Top of Supplied material
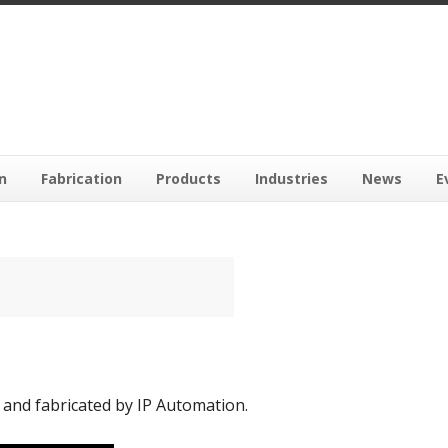
n
Fabrication
Products
Industries
News
E
and fabricated by IP Automation.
Bottom of Supplied material
## Exercise requirements
Pictures do not belong in the copy. Please reproduce the entries above exactly otherwise.

## Finished exercise
n
Fabrication
Products
Industries
News
E
and fabricated by IP Automation.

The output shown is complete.